**Problem to solve:** Take each line of the entries below that contains "elements" and copy it.

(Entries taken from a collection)
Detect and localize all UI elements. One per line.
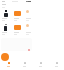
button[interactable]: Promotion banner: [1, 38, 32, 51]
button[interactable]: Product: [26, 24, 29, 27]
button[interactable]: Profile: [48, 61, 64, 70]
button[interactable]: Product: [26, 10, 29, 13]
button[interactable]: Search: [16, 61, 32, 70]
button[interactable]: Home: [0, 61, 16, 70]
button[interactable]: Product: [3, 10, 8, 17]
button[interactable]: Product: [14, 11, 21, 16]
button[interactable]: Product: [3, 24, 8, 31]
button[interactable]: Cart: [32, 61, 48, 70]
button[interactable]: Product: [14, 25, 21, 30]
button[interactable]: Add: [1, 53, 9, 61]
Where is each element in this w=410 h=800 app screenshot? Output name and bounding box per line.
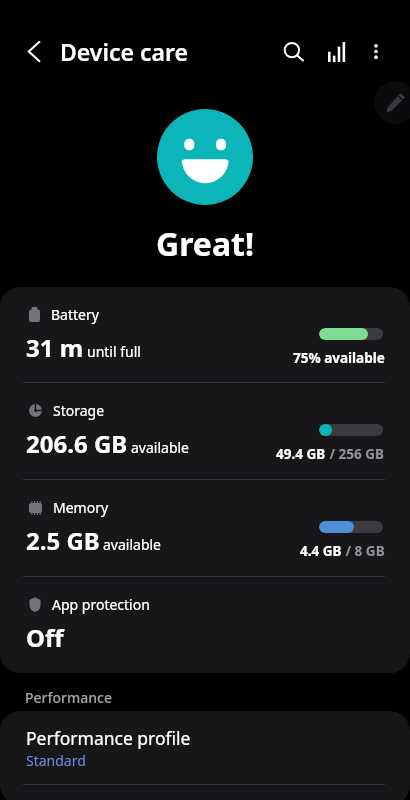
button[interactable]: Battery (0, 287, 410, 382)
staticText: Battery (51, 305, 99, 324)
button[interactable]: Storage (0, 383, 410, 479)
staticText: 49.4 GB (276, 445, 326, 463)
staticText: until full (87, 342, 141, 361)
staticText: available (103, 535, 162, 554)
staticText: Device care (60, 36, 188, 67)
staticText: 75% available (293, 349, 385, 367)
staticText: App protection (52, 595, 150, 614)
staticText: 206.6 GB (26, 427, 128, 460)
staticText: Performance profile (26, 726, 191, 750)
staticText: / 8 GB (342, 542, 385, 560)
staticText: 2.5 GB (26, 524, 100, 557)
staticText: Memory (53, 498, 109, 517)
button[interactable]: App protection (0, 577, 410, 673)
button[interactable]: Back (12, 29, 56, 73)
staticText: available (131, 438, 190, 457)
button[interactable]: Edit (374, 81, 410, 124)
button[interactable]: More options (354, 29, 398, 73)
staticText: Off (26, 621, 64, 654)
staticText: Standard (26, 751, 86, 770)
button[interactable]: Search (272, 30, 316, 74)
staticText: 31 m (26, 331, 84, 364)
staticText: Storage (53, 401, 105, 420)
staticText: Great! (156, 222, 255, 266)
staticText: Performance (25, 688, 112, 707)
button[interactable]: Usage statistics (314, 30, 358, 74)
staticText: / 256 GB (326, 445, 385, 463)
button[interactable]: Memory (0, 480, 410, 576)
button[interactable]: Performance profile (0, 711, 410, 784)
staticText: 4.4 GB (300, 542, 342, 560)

---

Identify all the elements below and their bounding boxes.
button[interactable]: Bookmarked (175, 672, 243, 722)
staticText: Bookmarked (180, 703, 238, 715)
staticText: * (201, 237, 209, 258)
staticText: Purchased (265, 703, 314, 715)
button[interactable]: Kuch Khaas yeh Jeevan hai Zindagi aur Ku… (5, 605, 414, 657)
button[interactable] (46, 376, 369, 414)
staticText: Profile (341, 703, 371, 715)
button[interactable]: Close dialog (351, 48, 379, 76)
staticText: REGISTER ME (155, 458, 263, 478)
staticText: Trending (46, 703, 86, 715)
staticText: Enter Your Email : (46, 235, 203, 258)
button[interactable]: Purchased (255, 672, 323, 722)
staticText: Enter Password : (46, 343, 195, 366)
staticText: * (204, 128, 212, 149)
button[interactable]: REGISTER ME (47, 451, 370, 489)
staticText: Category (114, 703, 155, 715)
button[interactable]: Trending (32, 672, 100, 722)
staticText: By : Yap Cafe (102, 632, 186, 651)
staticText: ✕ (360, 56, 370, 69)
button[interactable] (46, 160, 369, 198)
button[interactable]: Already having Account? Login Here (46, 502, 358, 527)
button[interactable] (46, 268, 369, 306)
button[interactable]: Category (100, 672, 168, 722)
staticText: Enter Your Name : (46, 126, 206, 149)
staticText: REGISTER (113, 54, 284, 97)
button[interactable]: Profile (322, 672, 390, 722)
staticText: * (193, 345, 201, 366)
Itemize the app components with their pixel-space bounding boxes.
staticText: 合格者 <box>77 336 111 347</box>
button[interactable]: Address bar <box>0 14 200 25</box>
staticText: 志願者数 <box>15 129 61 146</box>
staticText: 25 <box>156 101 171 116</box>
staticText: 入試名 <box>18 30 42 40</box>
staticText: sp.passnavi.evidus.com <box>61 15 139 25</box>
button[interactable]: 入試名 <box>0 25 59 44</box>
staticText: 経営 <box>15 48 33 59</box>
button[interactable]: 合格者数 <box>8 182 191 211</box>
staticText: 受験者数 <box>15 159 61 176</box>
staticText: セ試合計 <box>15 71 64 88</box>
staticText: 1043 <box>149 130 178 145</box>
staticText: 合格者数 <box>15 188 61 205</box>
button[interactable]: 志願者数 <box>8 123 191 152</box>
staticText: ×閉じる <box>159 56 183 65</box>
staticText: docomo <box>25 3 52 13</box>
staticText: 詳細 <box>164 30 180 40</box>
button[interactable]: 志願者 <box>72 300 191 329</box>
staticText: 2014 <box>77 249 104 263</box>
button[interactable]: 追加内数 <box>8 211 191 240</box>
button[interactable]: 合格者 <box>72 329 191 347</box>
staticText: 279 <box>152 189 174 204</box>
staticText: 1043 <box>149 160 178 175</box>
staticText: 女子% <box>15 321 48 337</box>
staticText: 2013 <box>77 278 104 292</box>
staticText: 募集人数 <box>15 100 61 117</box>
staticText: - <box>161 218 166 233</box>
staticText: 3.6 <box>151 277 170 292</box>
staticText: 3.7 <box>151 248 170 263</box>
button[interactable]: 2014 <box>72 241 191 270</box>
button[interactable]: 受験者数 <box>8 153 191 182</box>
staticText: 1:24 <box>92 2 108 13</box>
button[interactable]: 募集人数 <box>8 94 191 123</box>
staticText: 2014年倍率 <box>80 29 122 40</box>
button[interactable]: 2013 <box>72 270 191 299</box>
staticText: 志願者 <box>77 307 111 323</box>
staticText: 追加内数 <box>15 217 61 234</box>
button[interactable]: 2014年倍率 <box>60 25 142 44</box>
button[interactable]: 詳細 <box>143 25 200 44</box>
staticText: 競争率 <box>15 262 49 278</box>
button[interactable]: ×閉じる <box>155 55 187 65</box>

**Task result:**
Detect and localize all UI elements. One per line.
Identify all the elements below and their bounding boxes.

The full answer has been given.